What you are asked to do: Scan the lines below for the string "職人理財指南" and copy every one that has it.

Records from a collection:
# # # # #

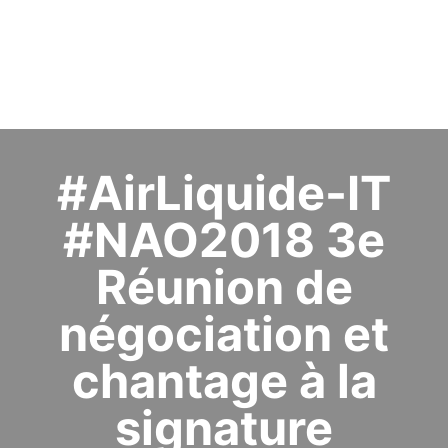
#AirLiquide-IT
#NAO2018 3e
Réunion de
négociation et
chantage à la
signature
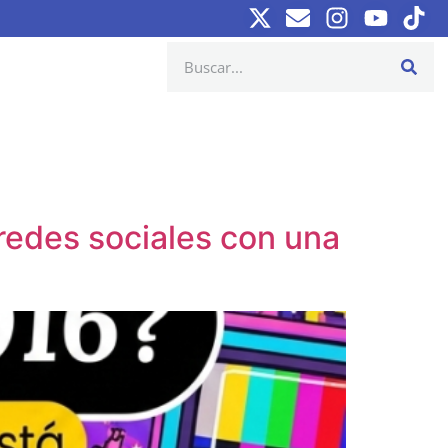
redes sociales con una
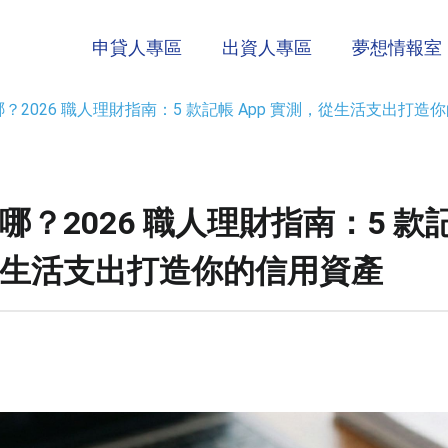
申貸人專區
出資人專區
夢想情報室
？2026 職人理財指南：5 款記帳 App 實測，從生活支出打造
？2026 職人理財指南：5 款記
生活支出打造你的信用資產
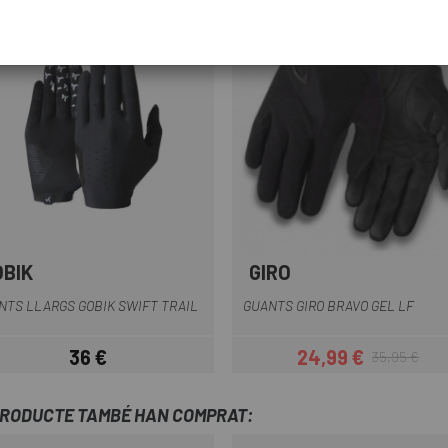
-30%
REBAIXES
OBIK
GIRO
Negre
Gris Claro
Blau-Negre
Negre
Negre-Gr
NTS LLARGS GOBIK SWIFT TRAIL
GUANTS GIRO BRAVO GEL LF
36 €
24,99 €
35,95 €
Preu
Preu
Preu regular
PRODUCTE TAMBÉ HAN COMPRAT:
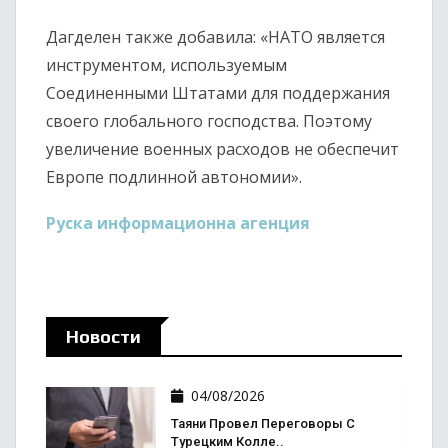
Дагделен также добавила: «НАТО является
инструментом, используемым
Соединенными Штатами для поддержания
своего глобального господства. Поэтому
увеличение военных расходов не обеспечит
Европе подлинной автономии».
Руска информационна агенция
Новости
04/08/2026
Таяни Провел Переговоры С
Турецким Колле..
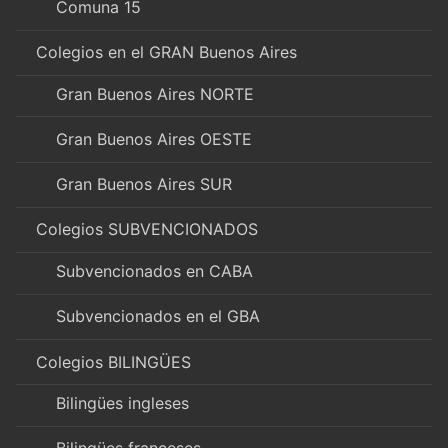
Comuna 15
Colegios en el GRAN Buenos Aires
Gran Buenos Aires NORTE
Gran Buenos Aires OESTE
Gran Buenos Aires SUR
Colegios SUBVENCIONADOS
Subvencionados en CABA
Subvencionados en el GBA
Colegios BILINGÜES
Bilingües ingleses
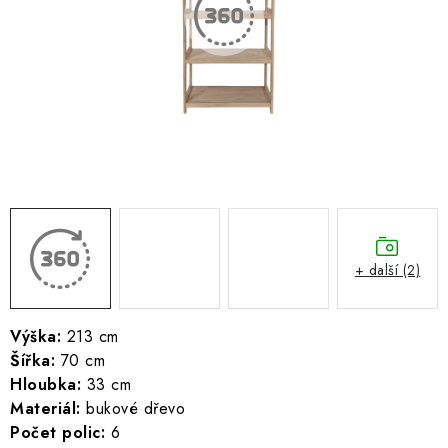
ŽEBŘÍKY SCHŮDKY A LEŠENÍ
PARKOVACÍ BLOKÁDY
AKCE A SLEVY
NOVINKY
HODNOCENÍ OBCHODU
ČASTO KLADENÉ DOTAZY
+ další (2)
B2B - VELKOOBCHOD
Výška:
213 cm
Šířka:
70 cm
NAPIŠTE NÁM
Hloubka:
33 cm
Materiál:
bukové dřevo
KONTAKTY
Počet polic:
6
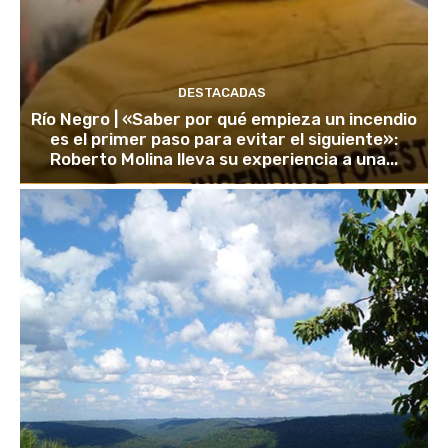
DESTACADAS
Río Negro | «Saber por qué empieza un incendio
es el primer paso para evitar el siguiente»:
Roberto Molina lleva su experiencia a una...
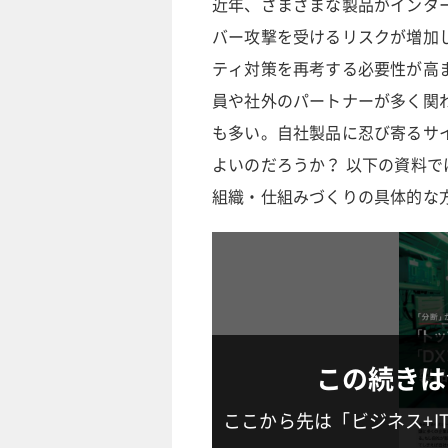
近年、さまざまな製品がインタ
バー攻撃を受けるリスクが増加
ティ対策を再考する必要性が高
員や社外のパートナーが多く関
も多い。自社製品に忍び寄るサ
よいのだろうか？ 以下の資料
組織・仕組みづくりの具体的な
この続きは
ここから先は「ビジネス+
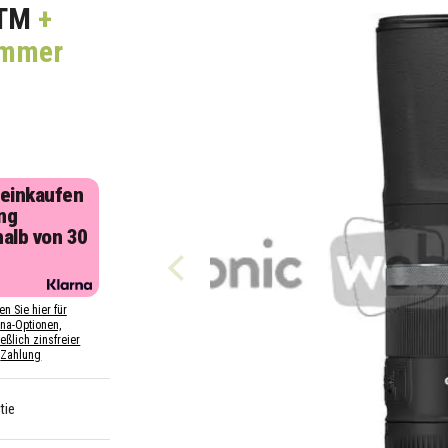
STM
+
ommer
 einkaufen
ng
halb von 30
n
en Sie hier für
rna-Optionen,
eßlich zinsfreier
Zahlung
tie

# # # # #

Your solution:
？2026 職人理財指南：5 款記帳 App 實測，從生活支出打造
？2026 職人理財指南：5 款記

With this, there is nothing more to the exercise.